Ethics and Best Practices
Can data be deanonymized?
In 2006, AOL Research released a dataset with 20 million searches from over 600 thousand accounts. It seemed like a good idea at the time: the data had been deanonymized after all! The problem is that deanonymization does not quite work like that at scale. If you look at your search history, you probably have a lot of stuff that uniquely identifies you: say, directions to your home address or other things unique to you. And with data at this scale, it’s easy to combine these data with other data to further find out more information about individual people. For example, the New York Times identified many people in the dataset by combining their search history with data from the phone book (a record of names and phone numbers which was common at the time) (Barbaro and Jr 2006).
In fact, it is possible to deanonymize many people using simple demographic data. Rocher, Hendrickx, and de Montjoye (2019) created a model which showed that “99.98% of Americans would be correctly re-identified in any dataset using 15 demographic attributes”. You can try to see the chance that a dataset with has an entry with your zip code, birthday, and gender is about you in the embed below (no data is shared with any server on this website).
Common Ethical Principles
Ethical issues in research are not a new problem. In response to the Tuskegee Syphilis Study1, “The Belmont Report” (1979) created a set of ethical principles and guidelines to protect human subjects:
- Respect for persons
- Beneficence
- Justice
These principles remain influential in many fields. As it relates to Information and Communications Technologies (ICT), Kenneally and Dittrich (2012) added an additional principle: respect for law and public interest.
Beware of Pitfalls
Most practitioners of computational social science have good intentions at heart; however, it is important to be cautious if not defensive about potential negative effects of research. Lazer et al. (2014) illustrates an example of the pitfall of “big data hubris”, where one might be tempted to ignore foundational issues just become they have access to a lot of data. Google Flu Trends (GFT) tried to predict flu outbreaks based on search data. The idea was that an increase in searches related to flu symptoms would indicate an upcoming flu outbreak. While GFT was initially seen as rather successful, it consistently overestimated the prevalence of the flu. In fact, just using data from three weeks ago turned out to be a better predictor than GFT!

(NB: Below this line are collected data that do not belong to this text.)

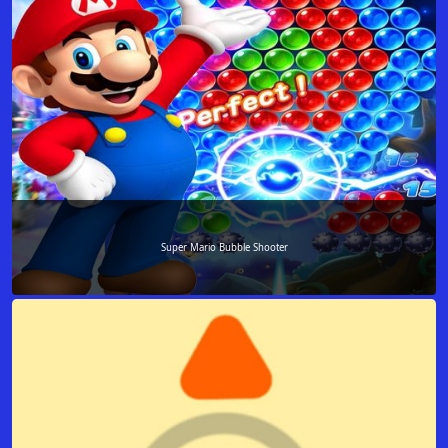
Super Mario Bubble Shooter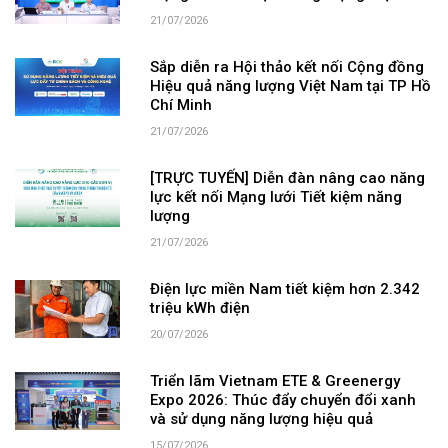
21/07/2026
Sắp diễn ra Hội thảo kết nối Cộng đồng
Hiệu quả năng lượng Việt Nam tại TP Hồ
Chí Minh
21/07/2026
[TRỰC TUYẾN] Diễn đàn nâng cao năng
lực kết nối Mạng lưới Tiết kiệm năng
lượng
21/07/2026
Điện lực miền Nam tiết kiệm hơn 2.342
triệu kWh điện
20/07/2026
Triển lãm Vietnam ETE & Greenergy
Expo 2026: Thúc đẩy chuyển đổi xanh
và sử dụng năng lượng hiệu quả
15/07/2026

Lazer et al. (2014) suggest a few things that could have gone wrong here. First, Google is not a static entity. The search algorithm is constantly changing. They suggest this highlights the needs for greater transparency and replicability in research. Further, they suggest there was little value in improving over the existing, simpler lagged model from the CDC. Just because you can does not always mean you should. Finally, they caution that just because a model has more data behind it, that does not guarantee it is better.